WORK ORDER
Among the entries below, how many lines have the word "crookstonoxcartdays"? Answer only with the number.

Top of DATASET CONTENT

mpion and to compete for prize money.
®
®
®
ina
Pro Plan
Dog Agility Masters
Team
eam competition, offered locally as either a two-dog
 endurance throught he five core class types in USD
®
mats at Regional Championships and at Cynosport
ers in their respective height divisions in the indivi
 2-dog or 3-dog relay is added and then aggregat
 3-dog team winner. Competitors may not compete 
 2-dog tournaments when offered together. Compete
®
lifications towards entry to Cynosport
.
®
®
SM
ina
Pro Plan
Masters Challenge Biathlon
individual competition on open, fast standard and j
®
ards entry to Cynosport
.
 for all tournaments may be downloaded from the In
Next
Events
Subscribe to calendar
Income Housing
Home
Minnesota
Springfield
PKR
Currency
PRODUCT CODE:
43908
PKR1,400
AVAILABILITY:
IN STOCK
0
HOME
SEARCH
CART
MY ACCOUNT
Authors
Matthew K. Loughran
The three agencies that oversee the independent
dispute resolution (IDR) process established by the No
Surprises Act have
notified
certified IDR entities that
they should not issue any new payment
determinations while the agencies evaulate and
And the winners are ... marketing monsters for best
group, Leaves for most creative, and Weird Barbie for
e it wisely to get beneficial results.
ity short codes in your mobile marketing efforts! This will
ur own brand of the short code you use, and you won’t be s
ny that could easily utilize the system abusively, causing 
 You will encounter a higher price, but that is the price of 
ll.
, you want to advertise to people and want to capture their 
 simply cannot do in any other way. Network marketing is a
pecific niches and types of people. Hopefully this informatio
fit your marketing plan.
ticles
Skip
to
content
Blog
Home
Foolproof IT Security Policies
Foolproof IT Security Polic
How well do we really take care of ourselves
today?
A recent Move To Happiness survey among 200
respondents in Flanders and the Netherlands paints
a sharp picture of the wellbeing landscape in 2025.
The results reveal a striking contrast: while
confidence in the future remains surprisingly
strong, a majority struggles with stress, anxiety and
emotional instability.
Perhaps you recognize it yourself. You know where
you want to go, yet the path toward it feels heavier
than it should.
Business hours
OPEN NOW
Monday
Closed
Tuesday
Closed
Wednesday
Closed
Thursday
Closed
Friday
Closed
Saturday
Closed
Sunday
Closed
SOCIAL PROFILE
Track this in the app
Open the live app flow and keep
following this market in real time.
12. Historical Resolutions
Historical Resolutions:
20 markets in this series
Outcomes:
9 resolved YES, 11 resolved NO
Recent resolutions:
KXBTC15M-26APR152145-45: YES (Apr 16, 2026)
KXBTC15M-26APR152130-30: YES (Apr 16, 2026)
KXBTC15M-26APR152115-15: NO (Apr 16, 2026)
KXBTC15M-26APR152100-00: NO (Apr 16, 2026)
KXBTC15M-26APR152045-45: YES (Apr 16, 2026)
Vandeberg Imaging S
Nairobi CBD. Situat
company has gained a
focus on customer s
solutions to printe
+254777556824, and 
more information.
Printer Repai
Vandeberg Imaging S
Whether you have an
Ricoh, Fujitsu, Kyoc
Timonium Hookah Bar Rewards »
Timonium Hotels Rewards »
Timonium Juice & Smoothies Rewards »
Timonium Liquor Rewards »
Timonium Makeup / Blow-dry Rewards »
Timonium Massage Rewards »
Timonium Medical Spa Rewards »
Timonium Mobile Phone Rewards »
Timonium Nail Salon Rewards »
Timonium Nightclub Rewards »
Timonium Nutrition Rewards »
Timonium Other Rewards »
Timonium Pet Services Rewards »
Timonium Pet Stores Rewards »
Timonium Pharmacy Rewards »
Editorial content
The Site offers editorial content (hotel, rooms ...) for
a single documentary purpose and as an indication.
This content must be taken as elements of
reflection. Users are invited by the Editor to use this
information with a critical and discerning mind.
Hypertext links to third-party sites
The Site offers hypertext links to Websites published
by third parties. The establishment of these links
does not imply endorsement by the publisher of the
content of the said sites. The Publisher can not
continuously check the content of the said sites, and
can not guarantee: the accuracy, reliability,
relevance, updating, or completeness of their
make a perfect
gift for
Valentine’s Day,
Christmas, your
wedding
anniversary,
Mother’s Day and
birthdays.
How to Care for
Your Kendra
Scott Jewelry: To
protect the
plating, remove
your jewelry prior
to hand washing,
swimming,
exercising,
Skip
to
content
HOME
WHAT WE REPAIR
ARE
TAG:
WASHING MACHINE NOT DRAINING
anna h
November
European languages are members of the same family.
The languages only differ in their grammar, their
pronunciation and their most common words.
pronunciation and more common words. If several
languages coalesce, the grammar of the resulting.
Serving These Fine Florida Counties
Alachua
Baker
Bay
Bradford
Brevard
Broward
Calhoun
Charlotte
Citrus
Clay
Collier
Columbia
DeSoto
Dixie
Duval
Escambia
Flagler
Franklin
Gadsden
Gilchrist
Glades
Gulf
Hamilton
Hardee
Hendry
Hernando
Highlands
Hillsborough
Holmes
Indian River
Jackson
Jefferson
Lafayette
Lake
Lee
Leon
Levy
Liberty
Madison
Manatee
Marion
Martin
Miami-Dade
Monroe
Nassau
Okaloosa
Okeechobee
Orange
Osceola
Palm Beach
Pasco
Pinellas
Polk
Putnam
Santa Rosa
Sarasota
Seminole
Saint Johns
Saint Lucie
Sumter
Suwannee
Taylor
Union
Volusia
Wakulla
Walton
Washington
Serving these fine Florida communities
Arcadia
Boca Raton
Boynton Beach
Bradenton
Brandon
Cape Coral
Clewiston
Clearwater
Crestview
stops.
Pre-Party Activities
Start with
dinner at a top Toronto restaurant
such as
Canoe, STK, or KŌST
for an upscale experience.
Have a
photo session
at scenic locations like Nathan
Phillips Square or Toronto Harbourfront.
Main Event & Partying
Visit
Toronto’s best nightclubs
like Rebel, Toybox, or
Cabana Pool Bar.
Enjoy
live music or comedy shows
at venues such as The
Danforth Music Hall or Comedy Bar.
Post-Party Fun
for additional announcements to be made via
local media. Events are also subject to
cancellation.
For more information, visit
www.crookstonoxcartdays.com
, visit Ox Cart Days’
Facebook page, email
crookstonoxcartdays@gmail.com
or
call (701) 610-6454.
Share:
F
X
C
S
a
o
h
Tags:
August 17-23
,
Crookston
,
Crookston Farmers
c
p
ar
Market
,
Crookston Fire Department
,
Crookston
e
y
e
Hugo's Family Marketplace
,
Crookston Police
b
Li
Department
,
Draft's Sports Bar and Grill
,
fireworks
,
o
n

Bottom of DATASET CONTENT

TASK OUTPUT
2